BIMATA.ID, Jakarta- Salah satu bukti penerapan Sistem Ekonomi Kerakyatan di Indonesia adalah munculnya UMKM yang menjamur di tanah air dan menjadi salah satu motor yang aktif menggerakkan perekonomian Indonesia. Motor yang tahan banting dan kuat meski dihantam krisis.
“Berdasarkan data Kementerian Koperasi dan UKM, jumlah UMKM saat ini mencapai 64,2 juta dengan kontribusi terhadap PDB sebesar 61, 07 persen atau senilai Rp 8.573,89 triliun. Kontribusi UMKM terhadap perekonomian Indonesia meliputi kemampuan menyerap 97 persen dari total tenaga kerja yang ada serta dapat menghimpun sampai 60,4 persen dari total investasi,” ujar Ketua Umum Kamar Dagang dan Industri (Kadin) Jawa Timur, Adik Dwi Putranto, Senin (03/01/22).
Dan sepanjang masa pandemi Covid-19 UMKM telah mengalami pasang surut yang cukup dalam.

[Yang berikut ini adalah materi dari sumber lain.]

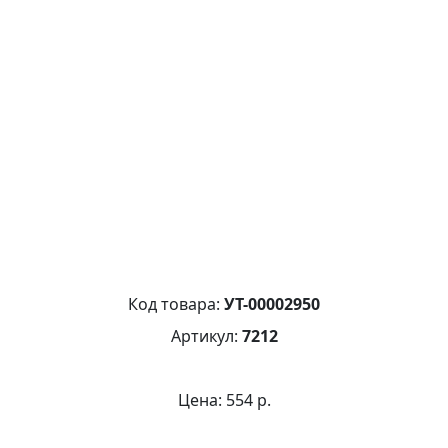
Код товара:
УТ-00002950
Артикул:
7212
Цена: 554 р.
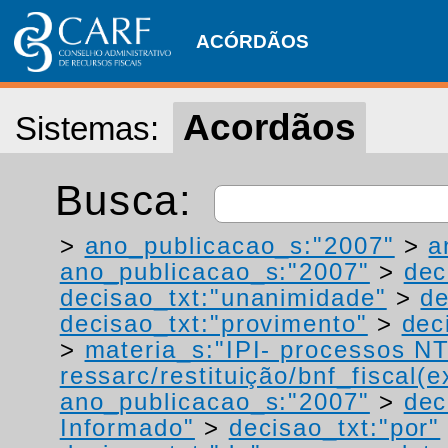
ACÓRDÃOS
Acordãos
Sistemas:
Busca:
>
ano_publicacao_s:"2007"
>
a
ano_publicacao_s:"2007"
>
dec
decisao_txt:"unanimidade"
>
de
decisao_txt:"provimento"
>
dec
>
materia_s:"IPI- processos NT
ressarc/restituição/bnf_fiscal(ex
ano_publicacao_s:"2007"
>
dec
Informado"
>
decisao_txt:"por"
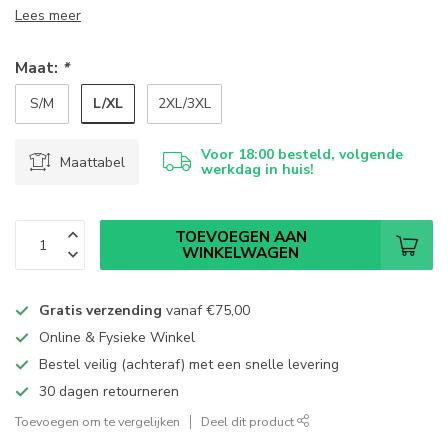
Lees meer
Maat:
*
L/XL
S/M
2XL/3XL
Voor 18:00 besteld, volgende
Maattabel
werkdag in huis!
TOEVOEGEN AAN
WINKELWAGEN
Gratis verzending
vanaf
€75,00
Online & Fysieke Winkel
Bestel veilig (achteraf) met een snelle levering
30 dagen retourneren
Toevoegen om te vergelijken
Deel dit product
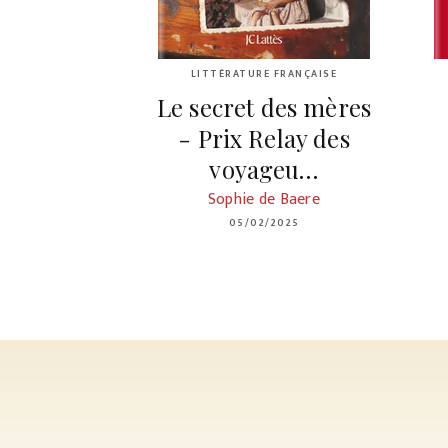
LITTÉRATURE FRANÇAISE
Le secret des mères
- Prix Relay des
voyageu…
Sophie de Baere
05/02/2025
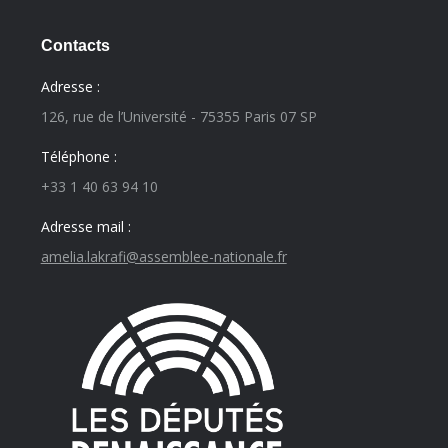
Contacts
Adresse :
126, rue de l’Université - 75355 Paris 07 SP
Téléphone :
+33 1 40 63 94 10
Adresse mail :
amelia.lakrafi@assemblee-nationale.fr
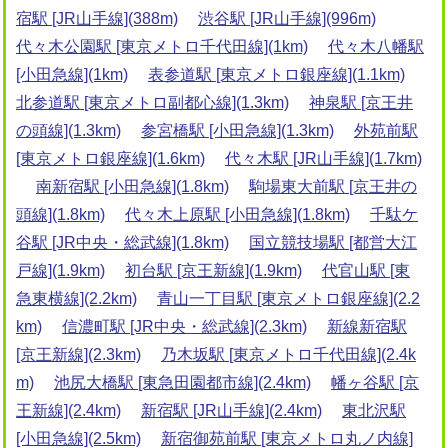
宿駅 [JR山手線](388m)
渋谷駅 [JR山手線](996m)
代々木公園駅 [東京メトロ千代田線](1km)
代々木八幡駅
[小田急線](1km)
表参道駅 [東京メトロ銀座線](1.1km)
北参道駅 [東京メトロ副都心線](1.3km)
神泉駅 [京王井
の頭線](1.3km)
参宮橋駅 [小田急線](1.3km)
外苑前駅
[東京メトロ銀座線](1.6km)
代々木駅 [JR山手線](1.7km)
南新宿駅 [小田急線](1.8km)
駒場東大前駅 [京王井の
頭線](1.8km)
代々木上原駅 [小田急線](1.8km)
千駄ケ
谷駅 [JR中央・総武線](1.8km)
国立競技場駅 [都営大江
戸線](1.9km)
初台駅 [京王新線](1.9km)
代官山駅 [東
急東横線](2.2km)
青山一丁目駅 [東京メトロ銀座線](2.2
km)
信濃町駅 [JR中央・総武線](2.3km)
新線新宿駅
[京王新線](2.3km)
乃木坂駅 [東京メトロ千代田線](2.4k
m)
池尻大橋駅 [東急田園都市線](2.4km)
幡ヶ谷駅 [京
王新線](2.4km)
新宿駅 [JR山手線](2.4km)
東北沢駅
[小田急線](2.5km)
新宿御苑前駅 [東京メトロ丸ノ内線]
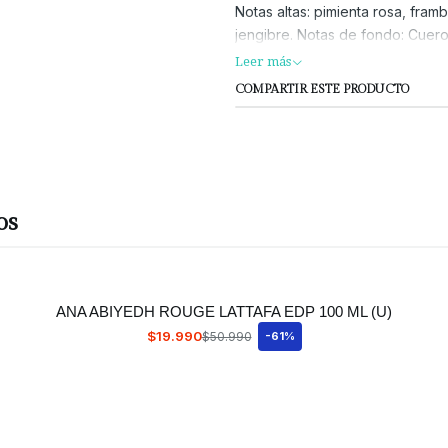
Notas altas: pimienta rosa, fra
jengibre. Notas de fondo: Cuero
Leer más
COMPARTIR ESTE PRODUCTO
os
ANA ABIYEDH ROUGE LATTAFA EDP 100 ML (U)
$19.990
$50.990
-61%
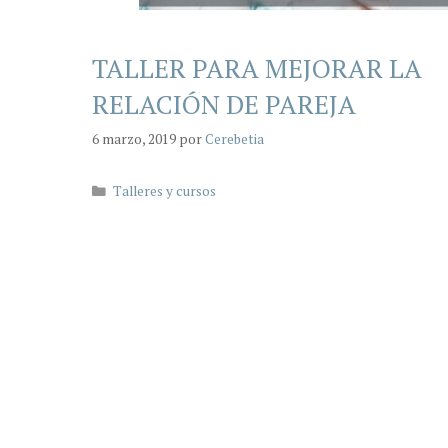
TALLER PARA MEJORAR LA
RELACIÓN DE PAREJA
6 marzo, 2019
por
Cerebetia
Categorías
Talleres y cursos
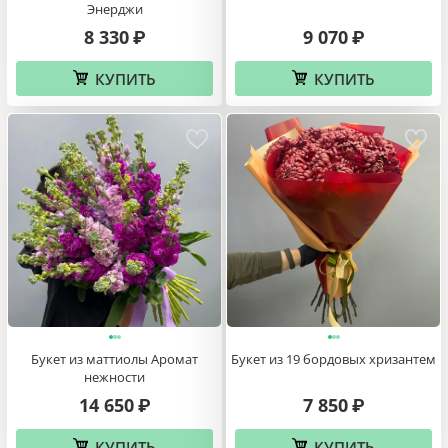
Энерджи
8 330
9 070
₽
₽
КУПИТЬ
КУПИТЬ
Букет из маттиолы Аромат
Букет из 19 бордовых хризантем
нежности
14 650
7 850
₽
₽
КУПИТЬ
КУПИТЬ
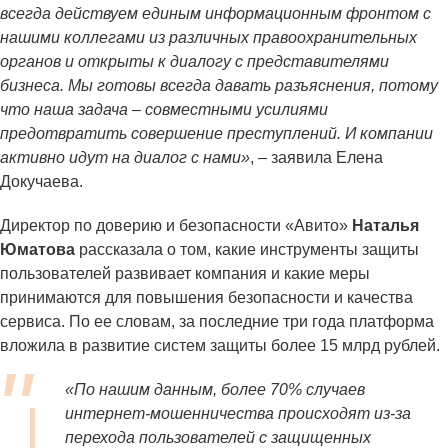
всегда действуем единым информационным фронтом с
нашими коллегами из различных правоохранительных
органов и открыты к диалогу с представителями
бизнеса. Мы готовы всегда давать разъяснения, потому
что наша задача – совместными усилиями
предотвратить совершение преступлений. И компании
активно идут на диалог с нами»
, – заявила Елена
Докучаева.
Директор по доверию и безопасности «Авито»
Наталья
Юматова
рассказала о том, какие инструменты защиты
пользователей развивает компания и какие меры
принимаются для повышения безопасности и качества
сервиса. По ее словам, за последние три года платформа
вложила в развитие систем защиты более 15 млрд рублей.
«По нашим данным, более 70% случаев
интернет-мошенничества происходят из-за
перехода пользователей с защищенных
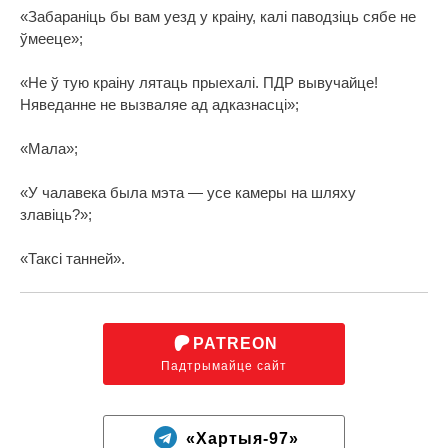
«Забараніць бы вам уезд у краіну, калі паводзіць сябе не
ўмееце»;
«Не ў тую краіну лятаць прыехалі. ПДР вывучайце!
Няведанне не вызваляе ад адказнасці»;
«Мала»;
«У чалавека была мэта — усе камеры на шляху
злавіць?»;
«Таксі танней».
PATREON
Падтрымайце сайт
«Хартыя-97»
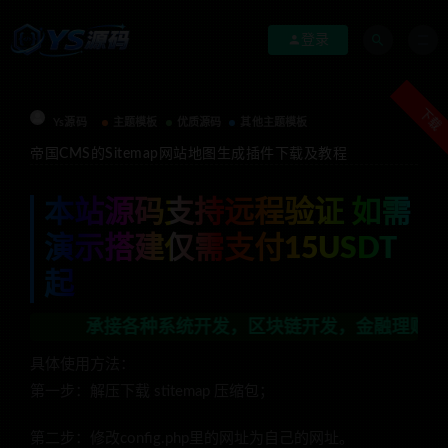
登录
下载
Ys源码
主题模板
优质源码
其他主题模板
帝国CMS的Sitemap网站地图生成插件下载及教程
本站源码支持远程验证 如需
演示搭建仅需支付15USDT
起
承接各种系统开发，区块链开发，金融理财系统开发，行
具体使用方法：
第一步：解压下载 stitemap 压缩包；
第二步：修改config.php里的网址为自己的网址。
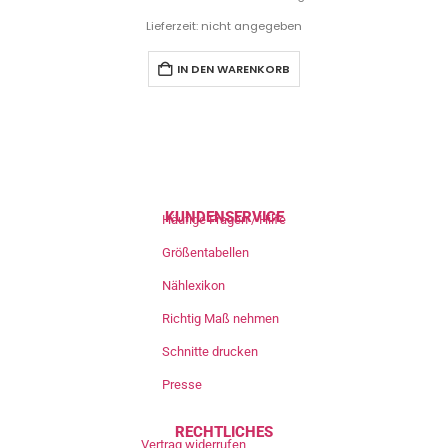
Lieferzeit: nicht angegeben
IN DEN WARENKORB
KUNDENSERVICE
Häufige Fragen / Hilfe
Größentabellen
Nählexikon
Richtig Maß nehmen
Schnitte drucken
Presse
RECHTLICHES
Vertrag widerrufen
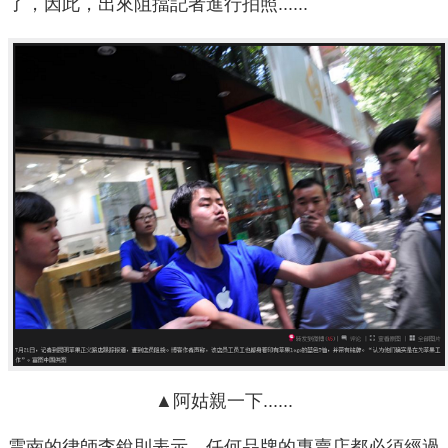
了，因此，出來阻擋記者進行拍照......
▲阿姑親一下......
雲南的律師李銳則表示，任何品牌的專賣店都必須經過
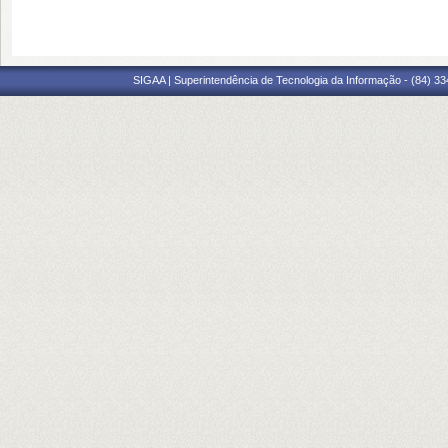
SIGAA | Superintendência de Tecnologia da Informação - (84) 3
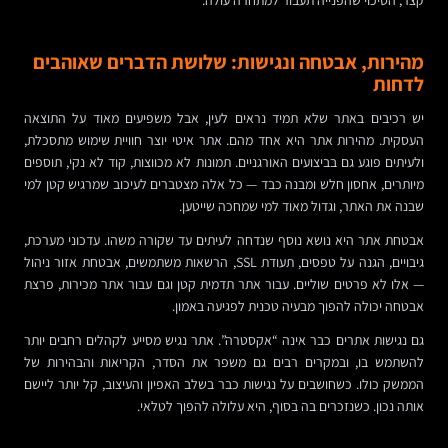
קצר, הסיכוי שהפנייה תעבור למתחרה עולה.
מהירות, אבטחה ונגישות: שלושת הדברים שאוהבים
לדחות
יש רכיבים באתר שלא תמיד נראים לעין, אבל משפיעים מאוד על התוצאה
העסקית. מהירות אתר היא אחד מהם. אתר איטי יוצר חוויית שימוש מתסכלת,
ולעיתים פוגע גם בביצועים האורגניים. תמונות לא מכווצות, קוד לא נקי, תוספים
מיותרים, אחסון חלש ומבנה כבד — כל אלה מצטברים לעיכוב שמרגיש קטן למי
שבנה את האתר, וגדול מאוד למי שמחכה שייטען.
אבטחת אתר היא נושא נוסף שנדחה לעיתים עד שקורה משהו. עדכוני מערכת,
גיבויים, הגנה על טפסים, תעודת SSL, הרשאות משתמשים, אבטחת אזור ניהול
— אלו לא פרטים שוליים. עבור אתר תדמית קטן וגם עבור אתר מכירות, פרצת
אבטחה יכולה להפוך מבעיה טכנית לפגיעה באמון.
גם נגישות אתרים כבר אינה “אקסטרה”. אתר נגיש מסייע לקהלים רחבים יותר
להשתמש בו, ובמקרים רבים גם משפר את הסדר, הקריאות והבהירות של
הממשק כולו. כשחושבים על נגישות כבר בשלב האפיון והעיצוב, קל יותר ליישם
אותה נכון. כשנזכרים בה בסוף, היא עלולה להפוך לטלאי.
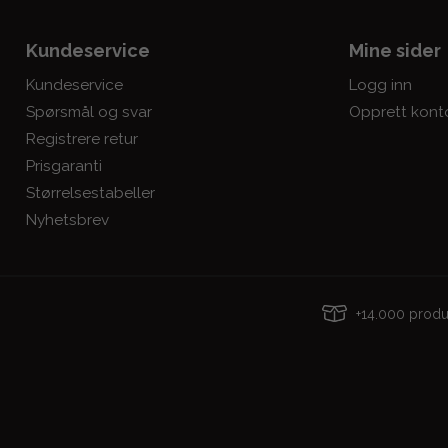
Kundeservice
Mine sider
Kundeservice
Logg inn
Spørsmål og svar
Opprett kont
Registrere retur
Prisgaranti
Størrelsestabeller
Nyhetsbrev
+14.000 pro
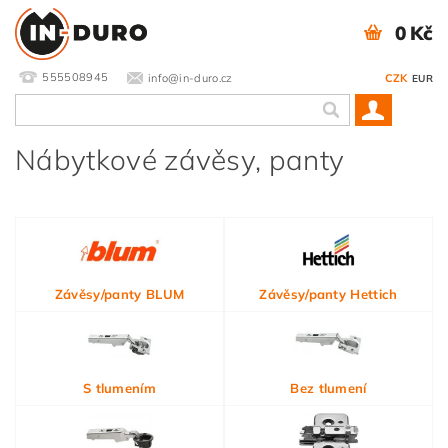
0 Kč
555508945
info@in-duro.cz
CZK
EUR
Nábytkové závěsy, panty
Závěsy/panty BLUM
Závěsy/panty Hettich
S tlumením
Bez tlumení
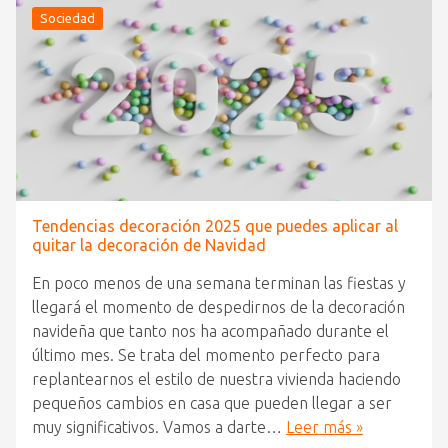
Sociedad
Tendencias decoración 2025 que puedes aplicar al
quitar la decoración de Navidad
En poco menos de una semana terminan las fiestas y
llegará el momento de despedirnos de la decoración
navideña que tanto nos ha acompañado durante el
último mes. Se trata del momento perfecto para
replantearnos el estilo de nuestra vivienda haciendo
pequeños cambios en casa que pueden llegar a ser
muy significativos. Vamos a darte…
Leer más »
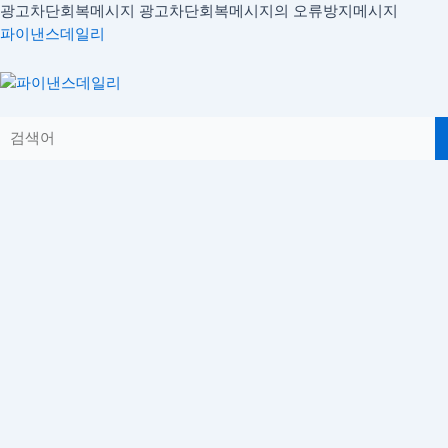
콘
광고차단회복메시지
광고차단회복메시지의 오류방지메시지
텐
파이낸스데일리
츠
로
Menu
건
너
뛰
기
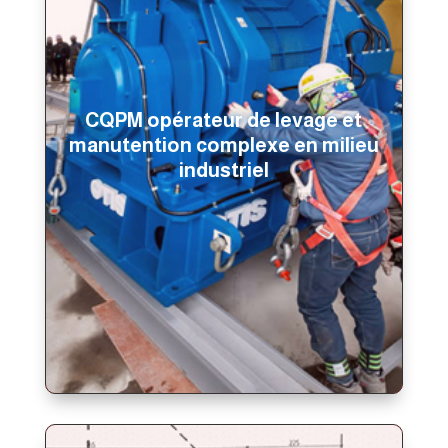
CQPM opérateur de levage et
manutention complexe en milieu
industriel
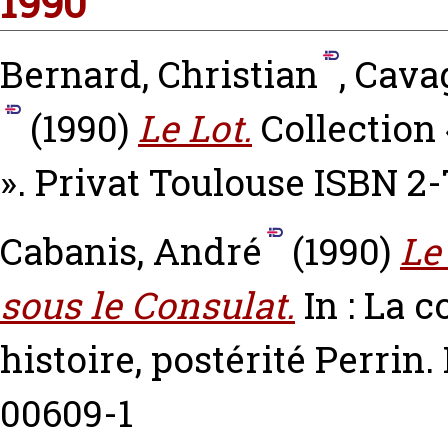
1990
Bernard, Christian
,
Cava
(1990)
Le Lot.
Collection 
». Privat Toulouse ISBN 2
Cabanis, André
(1990)
Le
sous le Consulat.
In : La c
histoire, postérité Perrin.
00609-1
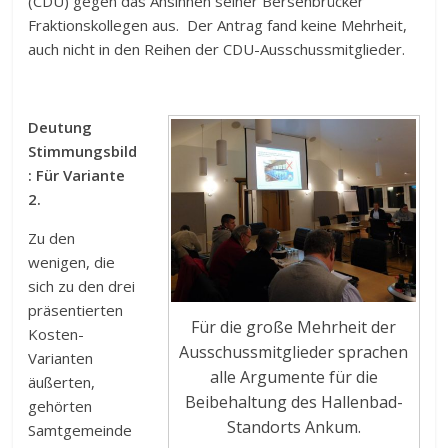
(CDU) gegen das Ansinnen seiner Bersenbrücker
Fraktionskollegen aus. Der Antrag fand keine Mehrheit,
auch nicht in den Reihen der CDU-Ausschussmitglieder.
Deutung
Stimmungsbild
: Für Variante
2.
Zu den
wenigen, die
sich zu den drei
präsentierten
Für die große Mehrheit der
Kosten-
Ausschussmitglieder sprachen
Varianten
alle Argumente für die
äußerten,
Beibehaltung des Hallenbad-
gehörten
Standorts Ankum.
Samtgemeinde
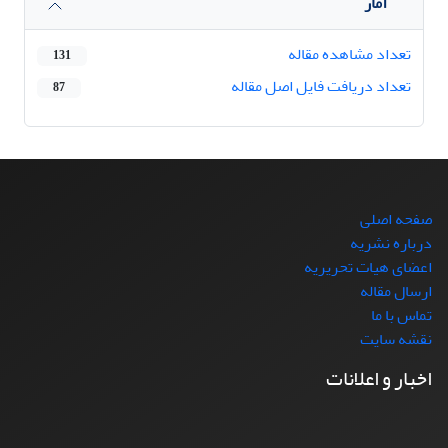
آمار
تعداد مشاهده مقاله
131
تعداد دریافت فایل اصل مقاله
87
صفحه اصلی
درباره نشریه
اعضای هیات تحریریه
ارسال مقاله
تماس با ما
نقشه سایت
اخبار و اعلانات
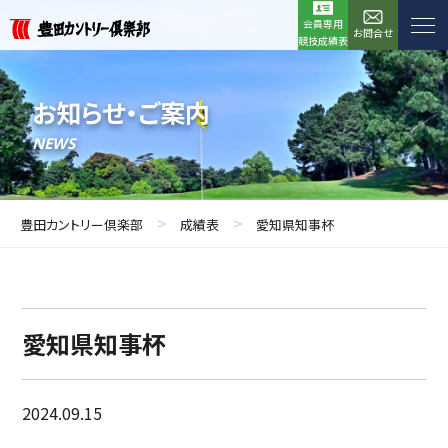
会員専用
お問合せ
競技成績表
お知らせ・ご案内
NEWS
>
>
豊田カントリー倶楽部
成績表
愛知県知事杯
愛知県知事杯
2024.09.15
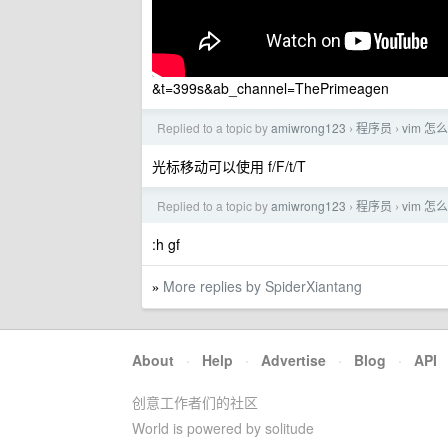
&t=399s&ab_channel=ThePrimeagen
Replied to a topic by
amiwrong123
程序员
vim 
›
›
光标移动可以使用 f/F/t/T
Replied to a topic by
amiwrong123
程序员
vim 
›
›
:h gf
More replies by SpiderXiantang
»
About
·
Help
·
Advertise
·
Blog
·
API
创意工作者们的社区
World is powered by solitude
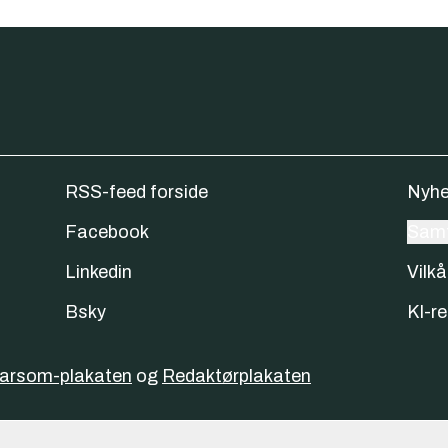
RSS-feed forside
Nyhe
Facebook
Samt
Linkedin
Vilkå
Bsky
KI-re
varsom-plakaten
og
Redaktørplakaten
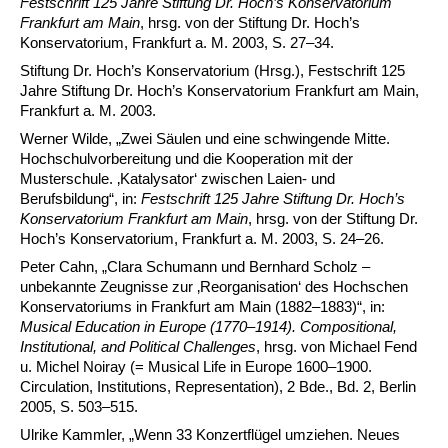
Festschrift 125 Jahre Stiftung Dr. Hoch’s Konservatorium
Frankfurt am Main
, hrsg. von der Stiftung Dr. Hoch’s
Konservatorium, Frankfurt a. M. 2003, S. 27–34.
Stiftung Dr. Hoch’s Konservatorium (Hrsg.), Festschrift 125
Jahre Stiftung Dr. Hoch’s Konservatorium Frankfurt am Main,
Frankfurt a. M. 2003.
Werner Wilde, „Zwei Säulen und eine schwingende Mitte.
Hochschulvorbereitung und die Kooperation mit der
Musterschule. ‚Katalysator‘ zwischen Laien- und
Berufsbildung“, in:
Festschrift 125 Jahre Stiftung Dr. Hoch’s
Konservatorium Frankfurt am Main
, hrsg. von der Stiftung Dr.
Hoch’s Konservatorium, Frankfurt a. M. 2003, S. 24–26.
Peter Cahn, „Clara Schumann und Bernhard Scholz –
unbekannte Zeugnisse zur ‚Reorganisation‘ des Hochschen
Konservatoriums in Frankfurt am Main (1882–1883)“, in:
Musical Education in Europe (1770–1914).
Compositional,
Institutional, and Political Challenges
, hrsg. von Michael Fend
u. Michel Noiray (= Musical Life in Europe 1600
–
1900.
Circulation, Institutions, Representation), 2 Bde., Bd. 2, Berlin
2005, S. 503–515.
Ulrike Kammler, „Wenn 33 Konzertflügel umziehen. Neues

UMKM menjadi salah satu usaha yang terdampak sangat besar atas kondisi tersebut.
“Survei yang dilakukan oleh LIPI menunjukkan bahwa 94 persen UMKM mengalami penurunan penjualan akibat Covid-19. Pada 2020, hanya sebesar 35,2 persen UMKM yang beroperasi normal, sisanya sebesar 34,4 persen beroperasi terbatas, dan sebanyak 30,40 persen UMKM harus menutup usahanya,” katanya.
Namun geliat UMKM perlahan mulai pulih seiring mulai terkendalinya Covid-19 serta didukung dengan realisasi program PEN. Pada periode Maret hingga April 2021, sebesar 84,80 persen UMKM kembali beroperasi, sementara hanya 8,10 persen saja yang beroperasi terbatas dan sebesar 7,10 persen yang harus berhenti Operasi. Salah satu langkah yang mereka lakukan untuk kembali bergerak di masa pandemi adalah melalui digitalisasi, walaupun pada kenyataannya upaya ini tidak maksimal karena penetrasi digitalisasi UMKM terkesan berjalan lambat.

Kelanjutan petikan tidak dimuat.